Summary
- OpenAI is contemplating significant reductions in token prices, anticipating similar actions from Anthropic.
- This decision comes as both firms prepare for their respective IPOs.
- Open-source inference providers are already offering services at a fraction of the cost of closed models, presenting corporate clients with alternatives before any potential price war starts.
OpenAI is exploring the possibility of lowering the prices it charges developers and businesses, as reported by the Wall Street Journal, in response to expected cuts from Anthropic. Conversations regarding this strategy are still evolving, especially since both companies filed confidentially for IPOs this month and have yet to achieve profitability.
Sam Altman stated at a recent event, "I think we'll have a lot of ways we can help people get more value for less spend," according to the Wall Street Journal. This remark comes as OpenAI reported a -122% adjusted operating margin in the first quarter of 2026, indicating a loss of $1.22 for every dollar earned.
The competitive pressure is evident. As highlighted by Decrypt, ChatGPT's share of global generative AI web traffic declined from 77.6% in May 2025 to 53.7% by April 2026. For the first time, a greater number of companies tracked by the Ramp AI Index are opting to pay for Anthropic's services rather than those of OpenAI. Anthropic's annualized run rate surged from $9 billion at the end of 2025 to $47 billion by May 2026, marking a 422% increase in just five months, largely attributed to Claude Code, with Q2 2026 being its first profitable quarter.
OpenAI has prioritized its own coding tool, Codex, but is currently in a position of catching up.
Both firms are engaged in a fierce competition to attract as many clients as possible in what some consider the largest technological surge since the dot-com bubble. A wide range of companies is now eager to incorporate AI technologies. Uber's CTO reported exhausting its entire 2026 AI budget by April, and some employees at JP Morgan are spending more on AI than their own salaries, as noted by the bank's chief data officer for its payments sector.

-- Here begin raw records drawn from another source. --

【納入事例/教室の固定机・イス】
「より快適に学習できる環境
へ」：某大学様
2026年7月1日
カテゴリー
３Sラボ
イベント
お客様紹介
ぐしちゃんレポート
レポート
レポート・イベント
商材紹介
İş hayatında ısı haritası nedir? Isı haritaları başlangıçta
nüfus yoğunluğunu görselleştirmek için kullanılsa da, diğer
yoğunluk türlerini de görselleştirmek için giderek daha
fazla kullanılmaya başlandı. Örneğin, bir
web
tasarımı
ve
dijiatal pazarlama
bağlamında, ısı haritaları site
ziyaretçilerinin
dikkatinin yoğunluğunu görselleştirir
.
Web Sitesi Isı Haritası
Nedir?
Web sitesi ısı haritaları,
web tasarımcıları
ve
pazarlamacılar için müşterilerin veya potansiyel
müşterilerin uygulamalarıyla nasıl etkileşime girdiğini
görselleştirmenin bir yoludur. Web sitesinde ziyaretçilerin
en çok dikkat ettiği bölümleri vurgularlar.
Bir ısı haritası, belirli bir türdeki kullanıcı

This phenomenon has been termed "tokenmaxxing" in Silicon Valley, referring to the practice of rapidly consuming AI tokens—data processed by AI models—often without a clear return on investment. At AIPCon last week, Palantir CEO Alex Karp likened it to an addiction. JP Morgan analysts recently published a note titled "AI Bills Are Out of Control." The companies most vulnerable to the consequences of this trend are now contemplating a price war.
Tommy Shaughnessy from Delphi Ventures discussed the inherent structural issues in a popular X post this week: the $20/month flat fee was always below the actual costs of heavy usage—a strategy intended to promote adoption rather than cover computational expenses. Once a legitimate business requires AI at scale, it transitions to the API model, incurring costs per token while consuming significantly more computing resources.

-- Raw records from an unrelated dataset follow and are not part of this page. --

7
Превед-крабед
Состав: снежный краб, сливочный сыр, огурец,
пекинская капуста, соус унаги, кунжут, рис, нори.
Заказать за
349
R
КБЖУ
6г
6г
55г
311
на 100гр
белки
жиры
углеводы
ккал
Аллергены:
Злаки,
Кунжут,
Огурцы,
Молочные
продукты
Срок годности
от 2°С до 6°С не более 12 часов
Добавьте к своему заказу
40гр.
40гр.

Not everyone concurs with this perspective. Some argue that the AI oligopoly in the Western world allows firms to impose increasingly high fees for processing requests, while Chinese models are priced much lower as evidence of this dynamic. If this holds true, substantial price reductions could still be feasible without compromising financial stability.
Hot take: They're not subsidized; their margins are excessive. They are just absolutely exploiting API customers. Anyone who has used DeepSeek or hosted anything and calculated the hardware/power costs knows this https://t.co/XQ477Qw3Vv
— Roy (@usr_bin_roygbiv) June 11, 2026
Real enterprise applications are shifting towards metered API pricing, with companies consuming credits at a much faster rate than the flat fees suggested. Meanwhile, open-source inference providers—entities that offer computational power for AI models—are rapidly expanding, driven by agentic tools. These platforms support leading Chinese AI models such as DeepSeek, GLM, MiMo, Kimi, or Minimax, which compete with Claude Opus on coding tasks, at approximately one-thirteenth the price of closed alternatives.
Shaughnessy noted, "Chinese labs open-source frontier-grade models." He added, "The model represents the largest expense for an inference provider, and they acquire it for free." As long as this trend continues, the baseline for intelligence pricing continues to decline, making margin recovery at OpenAI or Anthropic a complex problem without a straightforward resolution.
This entire scenario would change only if China shifted to a closed-source model, Shaughnessy pointed out, which would be favorable for U.S. labs.
Currently, most of China's AI labs seem committed to the opposite strategy.